At the Rio Games, Marks said she felt like she was “out of her element” and “overwhelmed.” One of the most challenging aspects, beyond the “culture shock,” was feeling like she did not belong there.

She said the experience was difficult, but important, because it forced her to think about why she swims and why she wants to continue.

The reason always comes back to “my brothers and sisters in the military,” Marks said.

“Little things that we do for each other in the military to support each other and to take care of each other.
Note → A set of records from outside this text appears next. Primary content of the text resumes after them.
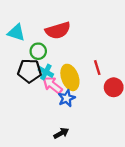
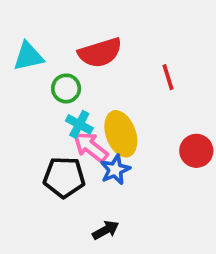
cyan triangle: (16, 33) -> (28, 56), turned -30
red line: (97, 68) -> (168, 77), moved
black pentagon: (29, 71) -> (64, 177), moved

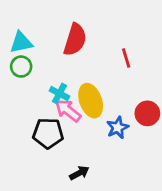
red semicircle: (100, 53) -> (75, 40), turned -56
green circle: (66, 88) -> (21, 67), moved
blue star: (115, 170) -> (118, 128), moved

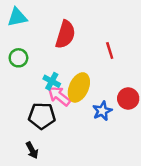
cyan triangle: (21, 42) -> (17, 17), moved
yellow ellipse: (91, 101) -> (79, 87), turned 44
black arrow: (79, 173) -> (32, 150), moved, turned 91

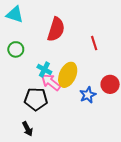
cyan triangle: (17, 17) -> (15, 14), turned 30

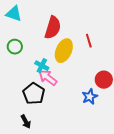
yellow ellipse: (68, 75) -> (64, 51), moved
blue star: (88, 95) -> (90, 97), moved
black pentagon: (36, 99) -> (34, 94), turned 30

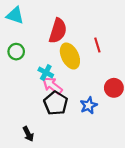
yellow ellipse: (64, 51) -> (70, 56), turned -50
black pentagon: (34, 94) -> (56, 103), moved
blue star: (90, 97) -> (89, 105), moved

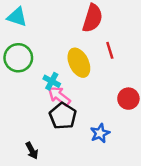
red semicircle: (58, 31) -> (93, 18), moved
green circle: (16, 52) -> (18, 58), size x1.5
blue star: (89, 105) -> (100, 133), moved

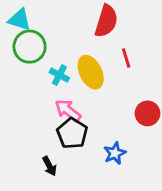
green circle: (18, 58) -> (30, 47), moved
cyan cross: (52, 81) -> (59, 75), moved
black arrow: (32, 151) -> (49, 166), moved

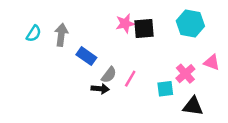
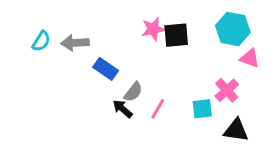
gray arrow: (61, 35) -> (75, 43), turned -100
pink triangle: (212, 62) -> (250, 58), moved
pink line: (130, 79) -> (158, 109), moved
black arrow: (100, 89) -> (123, 109), turned -144

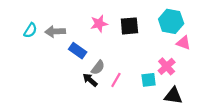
pink star: (153, 29) -> (99, 24), moved

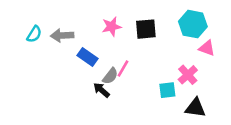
pink line: (116, 80) -> (123, 68), moved

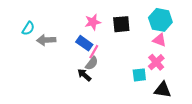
gray arrow: (62, 35) -> (46, 40), moved
pink triangle: (207, 48) -> (159, 40), moved
blue rectangle: (87, 57) -> (84, 43), moved
pink line: (123, 68) -> (94, 52), moved

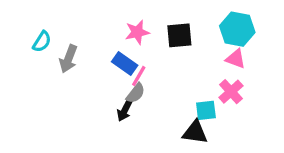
gray arrow: (46, 40) -> (68, 59), turned -66
black arrow: (84, 75) -> (125, 110), turned -104
black triangle: (163, 90) -> (195, 132), moved

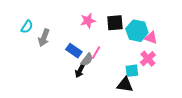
cyan hexagon: (237, 29) -> (137, 31), moved
blue rectangle: (125, 63) -> (74, 51), moved
pink line: (139, 76) -> (96, 53), moved

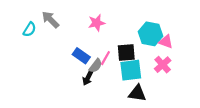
black square: (115, 23) -> (126, 53), moved
gray arrow: (44, 38) -> (50, 20), moved, turned 114
cyan square: (132, 71) -> (131, 70), moved, size x1.5

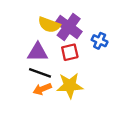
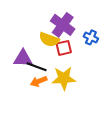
yellow semicircle: (49, 25) -> (49, 40), moved
purple triangle: (38, 52) -> (23, 58), moved

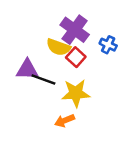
red square: (64, 48) -> (76, 57), turned -35
orange arrow: (39, 81) -> (65, 121), moved

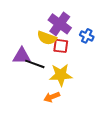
red square: (76, 57) -> (61, 46), turned -35

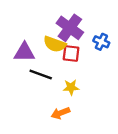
purple triangle: (22, 56) -> (24, 52), moved
yellow star: (61, 75) -> (71, 87), size x0.6

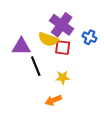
black line: (41, 75) -> (36, 66), turned 48

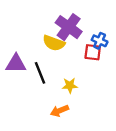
purple triangle: (21, 47) -> (16, 64), moved
red square: (63, 48) -> (93, 52), moved

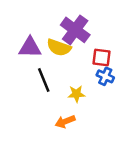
blue cross: (100, 41) -> (105, 76), moved
purple triangle: (16, 64) -> (30, 47), moved

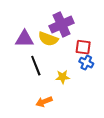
purple cross: (75, 30) -> (62, 24), turned 30
orange arrow: (65, 121) -> (44, 102), moved

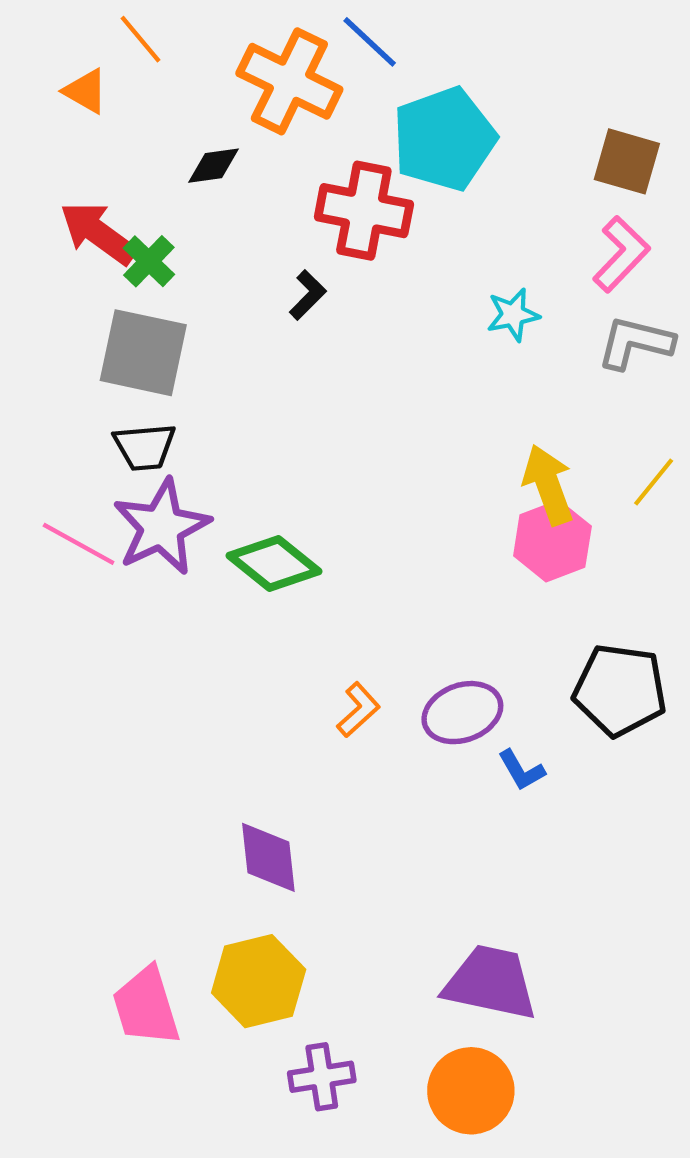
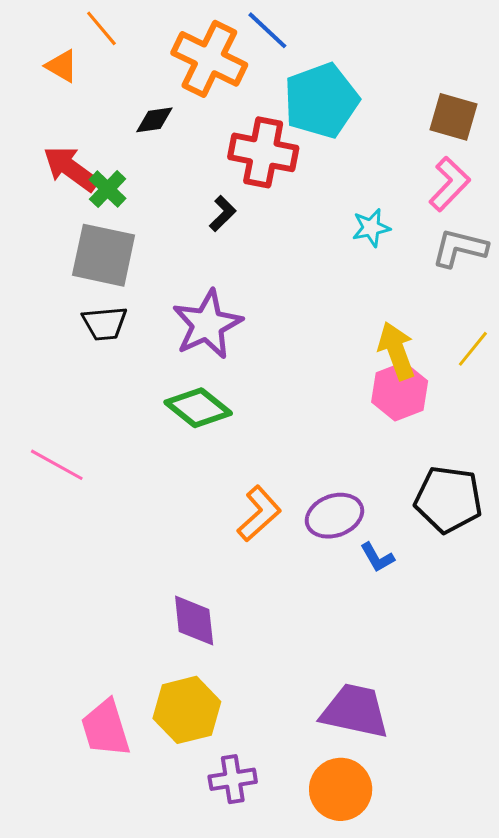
purple star: (162, 527) -> (207, 324), moved
pink line: (79, 544) -> (57, 465), moved
orange L-shape: (358, 710) -> (259, 514), size x1.4

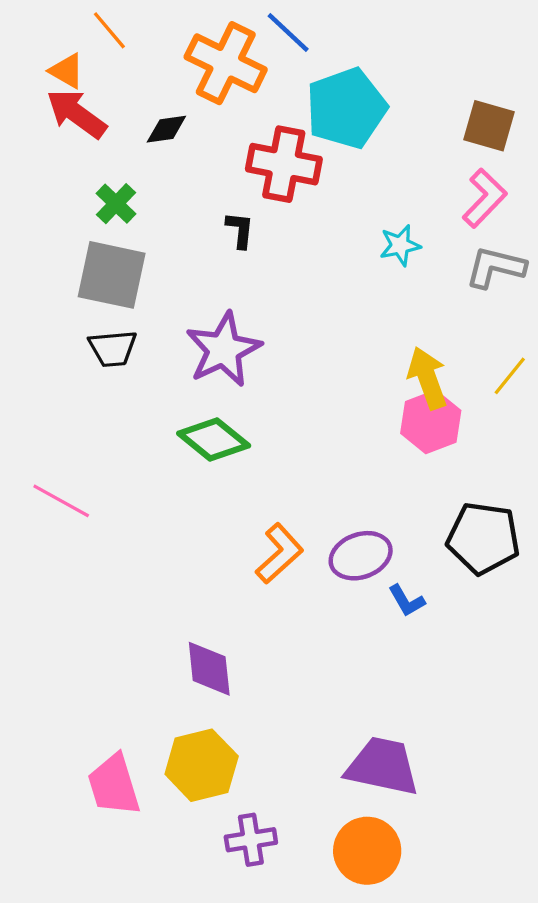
red arrow: (71, 169) -> (77, 114), moved
black L-shape: (223, 213) -> (240, 230), turned -39

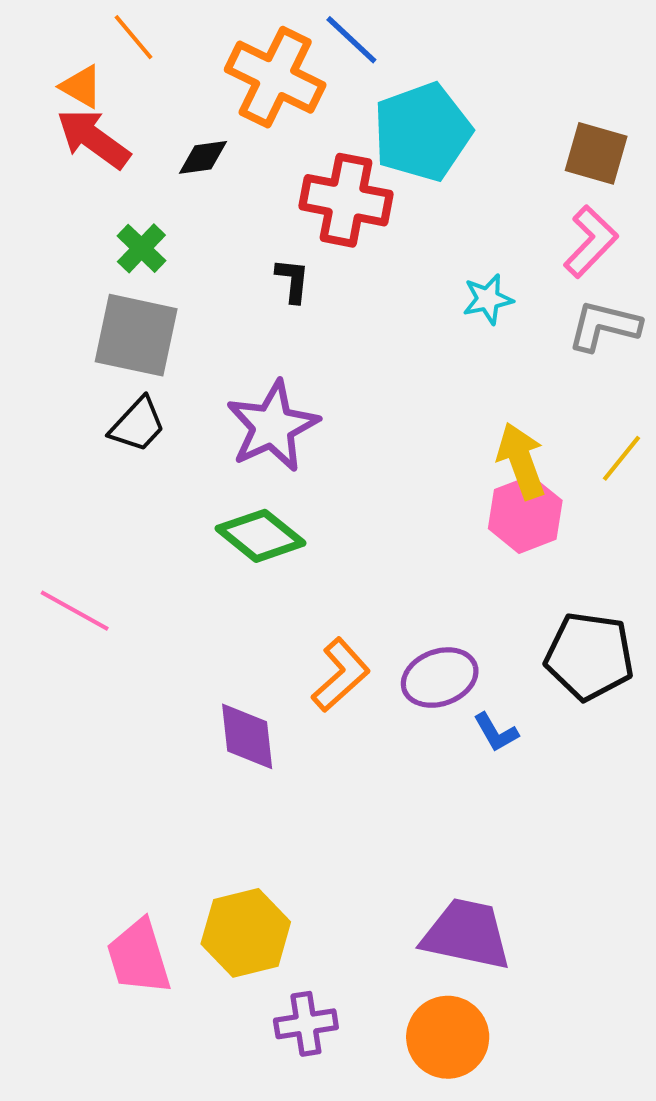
black trapezoid: (113, 348) -> (137, 425), turned -42
purple diamond: (209, 669) -> (247, 736), moved

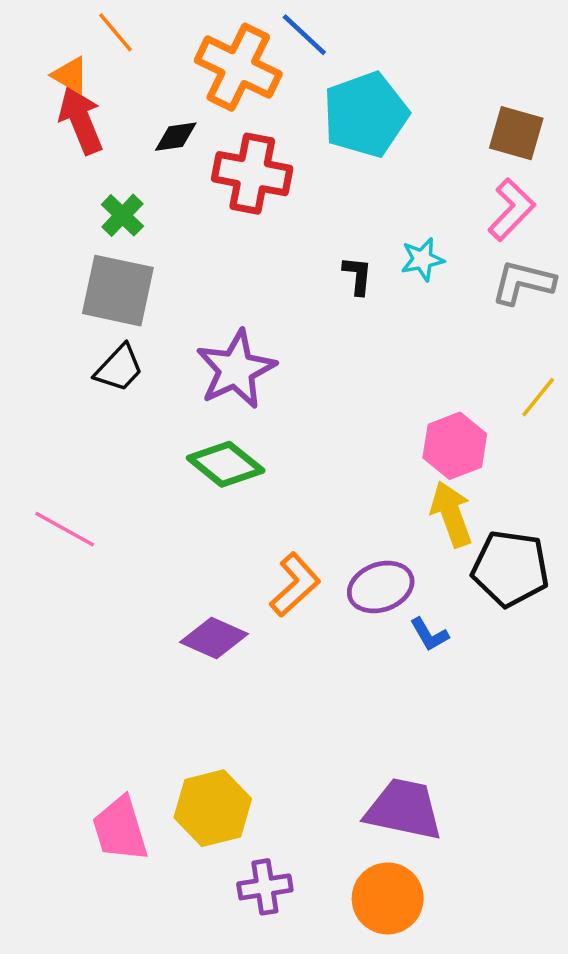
red arrow: (93, 139) -> (81, 120), turned 32
red cross: (346, 200) -> (252, 174), moved
black L-shape: (293, 280) -> (358, 276), moved
yellow arrow: (521, 461) -> (451, 514), moved
purple diamond: (247, 736) -> (214, 638), turned -60

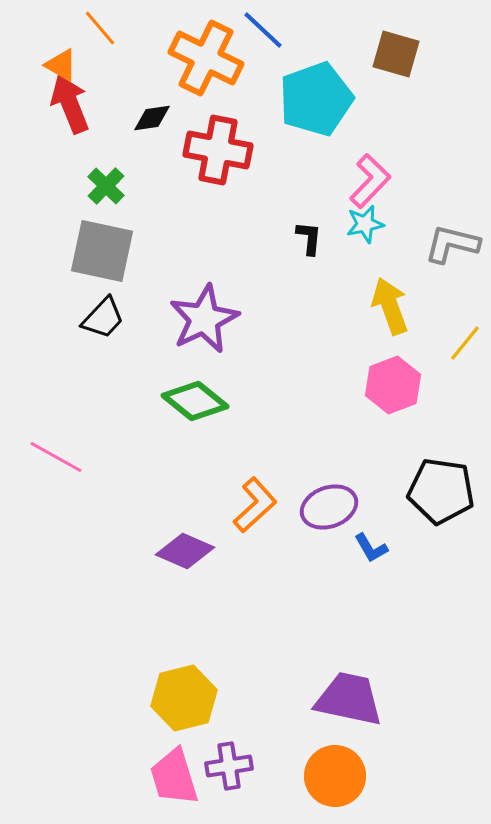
brown square: (516, 133) -> (396, 54), moved
pink L-shape: (512, 210) -> (370, 181), moved
yellow arrow: (451, 514) -> (390, 306), moved
pink trapezoid: (120, 829) -> (174, 777), moved

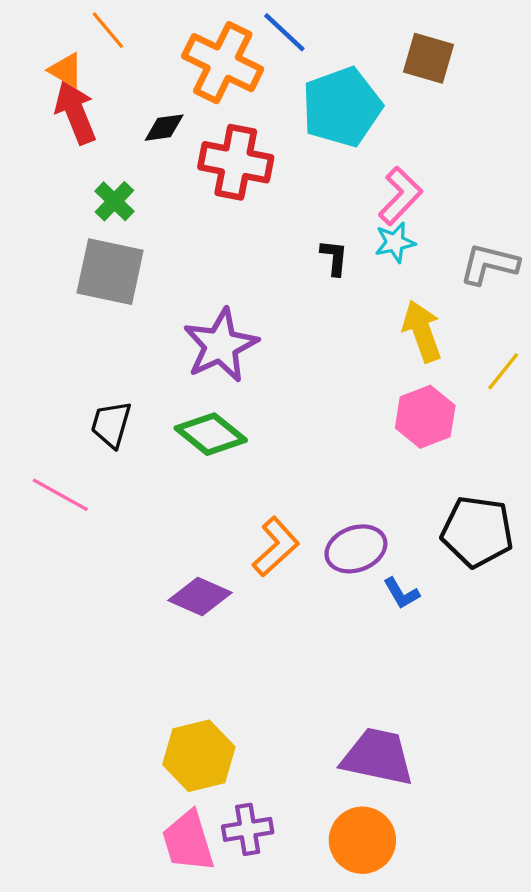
black trapezoid: (103, 318) -> (111, 424), moved, turned 153

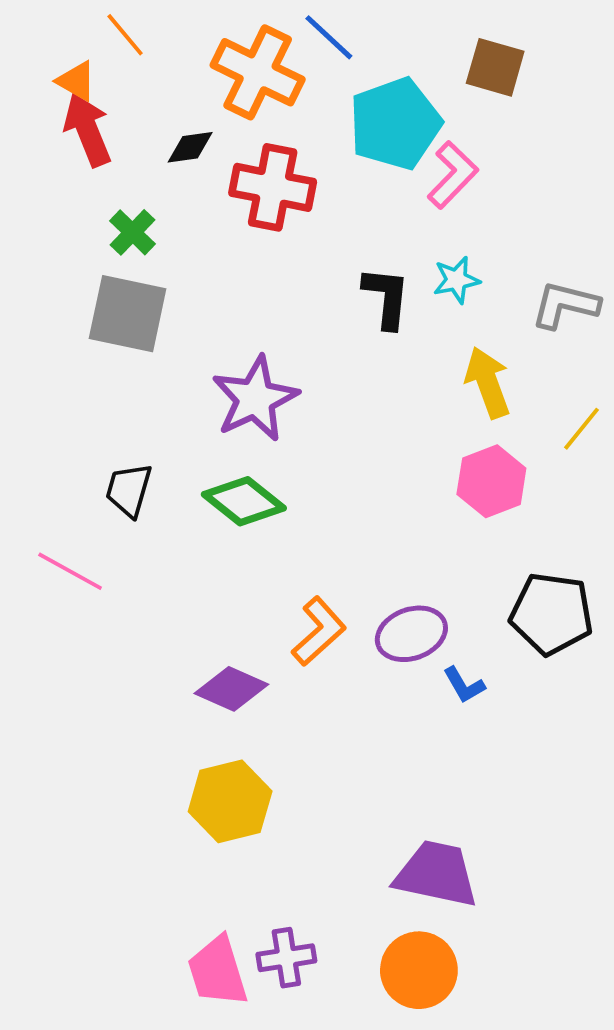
pink L-shape: (400, 196) -> (453, 175), moved
black L-shape: (334, 258) -> (386, 297), size x1.5
yellow hexagon: (199, 756) -> (230, 801), moved

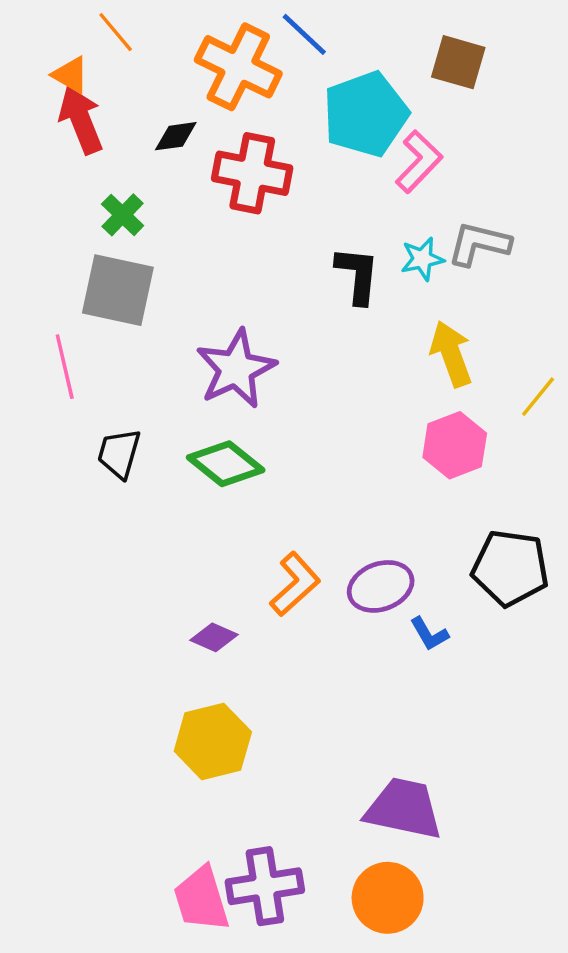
gray L-shape: (565, 305) -> (479, 244), moved
pink line: (70, 571) -> (65, 367), moved, turned 48
purple diamond: (231, 689) -> (214, 637), size x0.7
purple cross: (286, 958) -> (265, 886), size x1.4

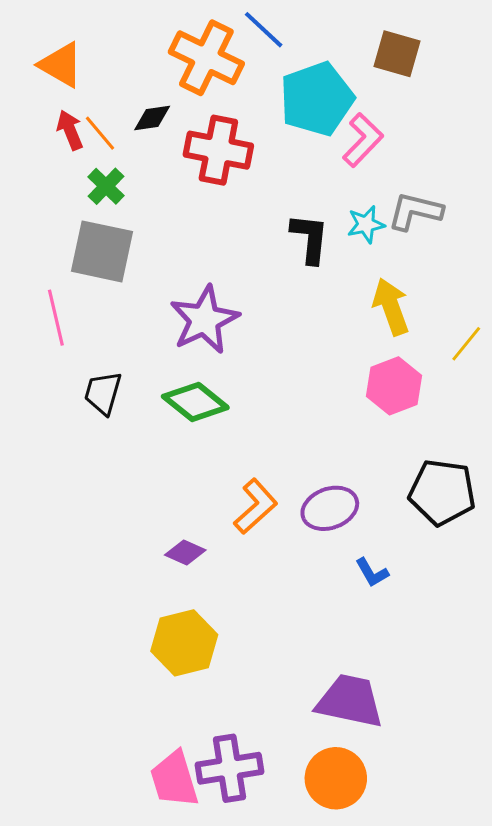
orange line: (116, 32) -> (100, 133), moved
orange triangle: (70, 75) -> (61, 65), size x1.4
red arrow: (81, 120) -> (70, 130), moved, size x0.7
blue L-shape: (429, 634) -> (372, 573), moved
That's what I carry with me and there's so many people who will never know how much they've meant to me because they're no longer here,” she said.

Physically, Marks always carries her father’s dog tags in her pocket at competitions and the “memorial” tattoos that cover her right leg also represent her time in service. She also has a polar bear tattoo on her big toe.

“It’s just like a goofy ugly tattoo. So, every time I look down on the block, the last thing I see is something that just makes me giggle. That’s [for] my husband,” she said.

Since the Rio Games, mental health has also been a focus for Marks, especially during the coronavirus pandemic, which caused all training to come to a halt.

“I had a lot of demons for a long time that I didn't pay the appropriate amount of time to and I did over commit and try to achieve maybe to avoid it,” she said.

While training was on pause, Marks said coaches helped develop programs to do at home to keep athletes in shape, and sometimes she even lifted weights in the parking lot where she is stationed in Colorado Springs, Colo.

Marks said she has full confidence in the organizers of the Olympics that they will keep athletes safe, despite concerns over the virus.

In August, the swimmer will compete in the 50-meter freestyle, 50-meter butterfly, the 100-meter backstroke, and the 200-meter individual medley, in which swimmers compete in all four strokes.

For those who are interested in adaptive sports, Marks said, “Just try it.”

“See if you like it. Why not? What do you have to lose?”